START DATA SUPPLIED
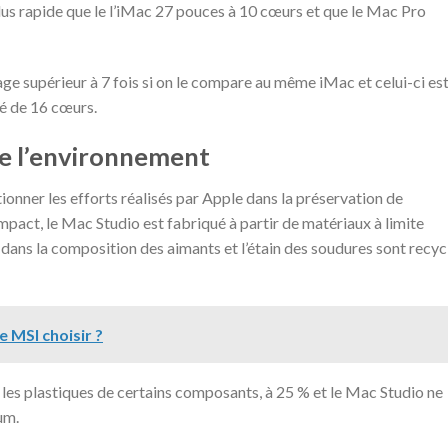
plus rapide que le l’iMac 27 pouces à 10 cœurs et que le Mac Pro
ge supérieur à 7 fois si on le compare au même iMac et celui-ci es
té de 16 cœurs.
de l’environnement
onner les efforts réalisés par Apple dans la préservation de
mpact, le Mac Studio est fabriqué à partir de matériaux à limite
 dans la composition des aimants et l’étain des soudures sont recyc
 MSI choisir ?
t les plastiques de certains composants, à 25 % et le Mac Studio ne
ium.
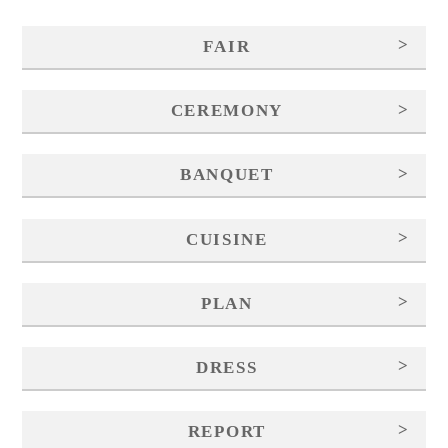
>
FAIR
>
CEREMONY
>
BANQUET
>
CUISINE
>
PLAN
>
DRESS
>
REPORT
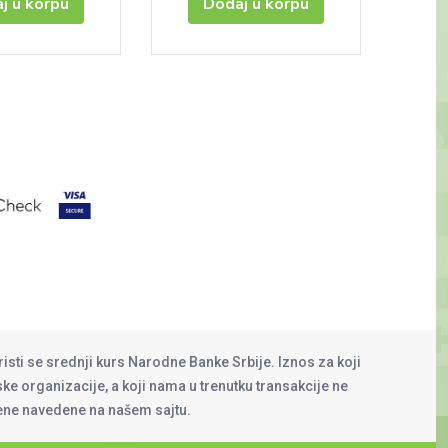
j u korpu
Dodaj u korpu
risti se srednji kurs Narodne Banke Srbije. Iznos za koji
rske organizacije, a koji nama u trenutku transakcije ne
cene navedene na našem sajtu.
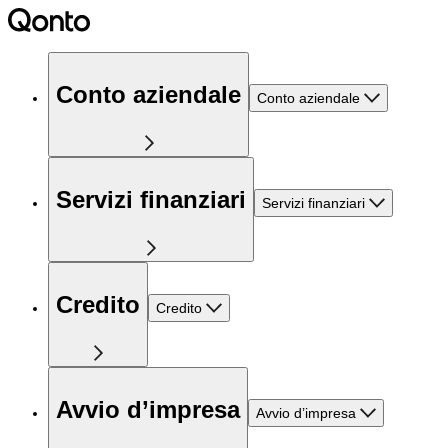
Conto aziendale
Conto aziendale
Servizi finanziari
Servizi finanziari
Credito
Credito
Avvio d’impresa
Avvio d’impresa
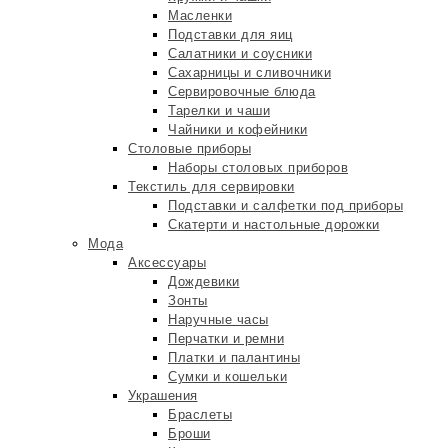
Масленки
Подставки для яиц
Салатники и соусники
Сахарницы и сливочники
Сервировочные блюда
Тарелки и чаши
Чайники и кофейники
Столовые приборы
Наборы столовых приборов
Текстиль для сервировки
Подставки и салфетки под приборы
Скатерти и настольные дорожки
Мода
Аксессуары
Дождевики
Зонты
Наручные часы
Перчатки и ремни
Платки и палантины
Сумки и кошельки
Украшения
Браслеты
Броши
END DATA SUPPLIED
◆ WHAT YOU ARE ASKED TO DO
Where the line containing "Наборы столовых приборов" appears, begin a word-for-word copy and carry it through the last line of the listing, leaving out all other lines.

◆ OUTPUT FOR THIS TASK
Наборы столовых приборов
Текстиль для сервировки
Подставки и салфетки под приборы
Скатерти и настольные дорожки
Мода
Аксессуары
Дождевики
Зонты
Наручные часы
Перчатки и ремни
Платки и палантины
Сумки и кошельки
Украшения
Браслеты
Броши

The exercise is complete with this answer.